How to complete this task → Take nothing but the lines from the one with "TVA (20%): 78€" through the one with "Les isolants minérales" in the entries below, both ends kept, and return them exactly with pictures left out.

The input →

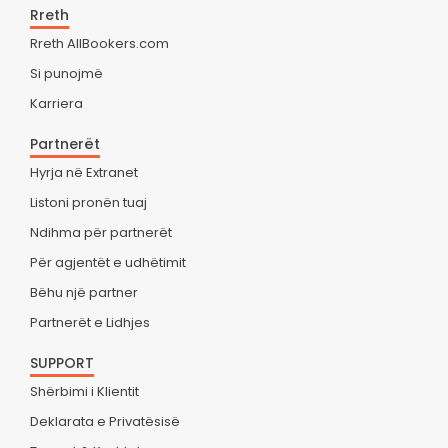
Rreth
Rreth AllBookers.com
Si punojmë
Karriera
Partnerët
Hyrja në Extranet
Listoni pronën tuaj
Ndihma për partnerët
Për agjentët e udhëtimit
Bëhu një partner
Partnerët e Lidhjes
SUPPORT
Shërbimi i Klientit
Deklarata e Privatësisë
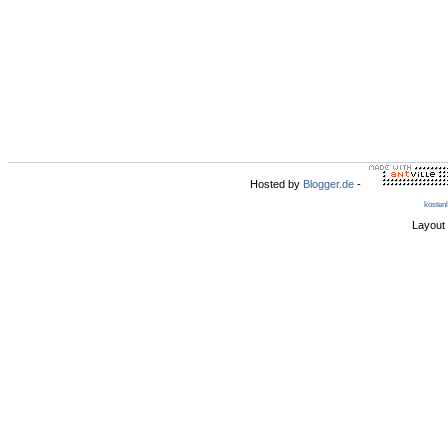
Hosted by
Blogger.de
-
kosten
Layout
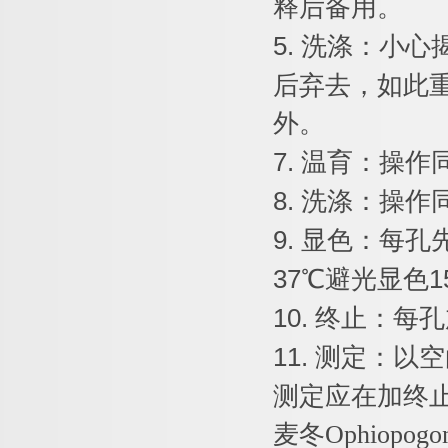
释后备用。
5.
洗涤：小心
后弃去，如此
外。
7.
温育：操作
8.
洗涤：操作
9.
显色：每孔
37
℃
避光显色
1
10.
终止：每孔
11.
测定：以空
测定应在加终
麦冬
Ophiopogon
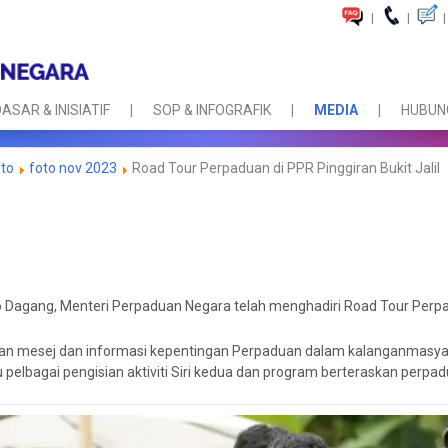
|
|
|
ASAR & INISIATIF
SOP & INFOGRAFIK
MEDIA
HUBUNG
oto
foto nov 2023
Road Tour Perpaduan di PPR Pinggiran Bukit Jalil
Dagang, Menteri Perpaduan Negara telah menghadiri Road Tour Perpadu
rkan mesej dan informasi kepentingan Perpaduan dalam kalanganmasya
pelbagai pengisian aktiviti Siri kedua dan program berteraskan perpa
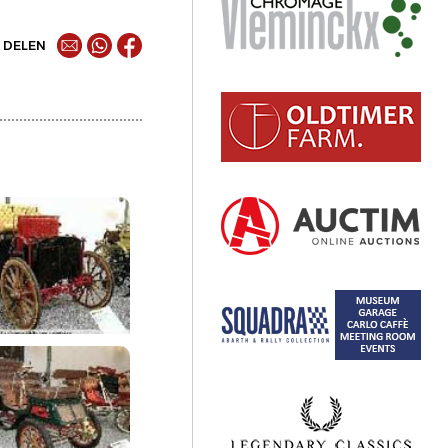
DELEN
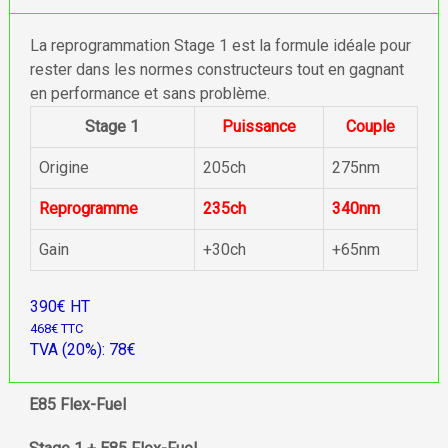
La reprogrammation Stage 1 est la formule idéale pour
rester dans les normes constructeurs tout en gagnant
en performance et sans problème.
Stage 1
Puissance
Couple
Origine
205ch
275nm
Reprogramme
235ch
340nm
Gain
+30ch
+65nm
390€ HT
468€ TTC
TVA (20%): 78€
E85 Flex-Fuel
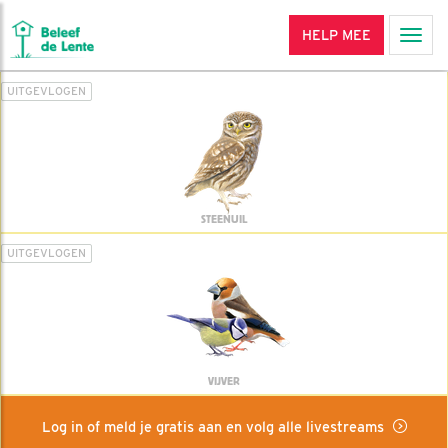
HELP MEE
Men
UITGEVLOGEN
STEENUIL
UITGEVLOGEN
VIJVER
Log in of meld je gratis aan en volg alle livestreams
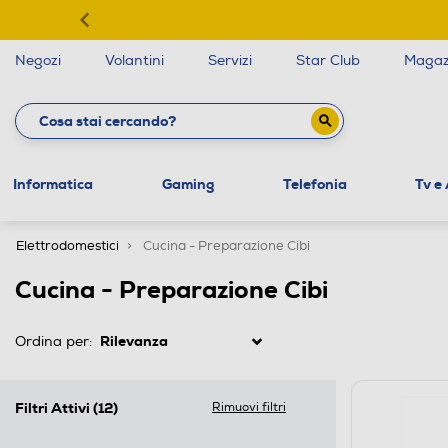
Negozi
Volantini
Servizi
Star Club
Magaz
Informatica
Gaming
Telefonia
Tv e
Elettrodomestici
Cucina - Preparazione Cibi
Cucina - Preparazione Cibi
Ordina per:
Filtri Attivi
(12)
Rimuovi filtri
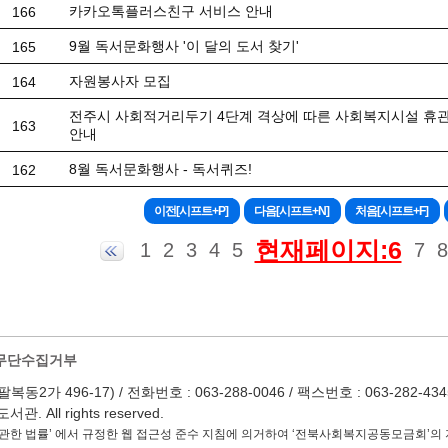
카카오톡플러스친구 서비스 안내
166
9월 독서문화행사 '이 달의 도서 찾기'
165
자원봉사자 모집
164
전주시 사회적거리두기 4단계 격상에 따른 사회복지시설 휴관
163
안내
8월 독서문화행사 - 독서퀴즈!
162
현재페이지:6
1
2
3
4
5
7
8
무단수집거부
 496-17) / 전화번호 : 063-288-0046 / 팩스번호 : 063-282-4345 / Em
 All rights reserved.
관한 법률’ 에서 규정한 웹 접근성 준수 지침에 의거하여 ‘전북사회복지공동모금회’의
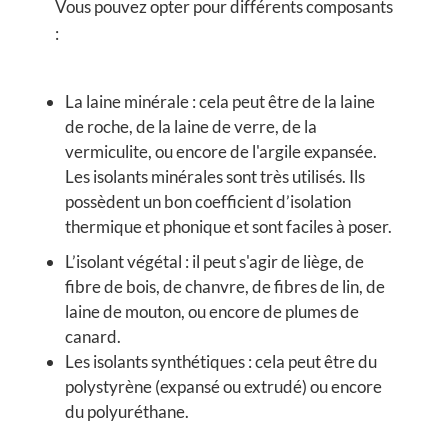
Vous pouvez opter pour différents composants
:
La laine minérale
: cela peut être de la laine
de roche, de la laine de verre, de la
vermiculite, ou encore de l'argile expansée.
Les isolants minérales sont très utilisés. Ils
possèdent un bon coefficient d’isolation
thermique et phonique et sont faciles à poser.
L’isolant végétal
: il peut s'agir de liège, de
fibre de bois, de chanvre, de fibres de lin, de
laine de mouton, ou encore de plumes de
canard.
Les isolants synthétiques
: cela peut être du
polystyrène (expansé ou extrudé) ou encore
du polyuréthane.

Solution →
TVA (20%): 78€
E85 Flex-Fuel
HELP MEE
Men
UITGEVLOGEN
STEENUIL
UITGEVLOGEN
VIJVER
Log in of meld je gratis aan en volg alle livestreams
Negozi
Volantini
Servizi
Star Club
Magaz
Informatica
Gaming
Telefonia
Tv e
Elettrodomestici
Cucina - Preparazione Cibi
Cucina - Preparazione Cibi
Ordina per:
Filtri Attivi
(12)
Rimuovi filtri
카카오톡플러스친구 서비스 안내
166
9월 독서문화행사 '이 달의 도서 찾기'
165
자원봉사자 모집
164
전주시 사회적거리두기 4단계 격상에 따른 사회복지시설 휴관
163
안내
8월 독서문화행사 - 독서퀴즈!
162
현재페이지:6
1
2
3
4
5
7
8
무단수집거부
 496-17) / 전화번호 : 063-288-0046 / 팩스번호 : 063-282-4345 / Em
 All rights reserved.
관한 법률’ 에서 규정한 웹 접근성 준수 지침에 의거하여 ‘전북사회복지공동모금회’의
Vous pouvez opter pour différents composants
:
La laine minérale
: cela peut être de la laine
de roche, de la laine de verre, de la
vermiculite, ou encore de l'argile expansée.
Les isolants minérales sont très utilisés. Ils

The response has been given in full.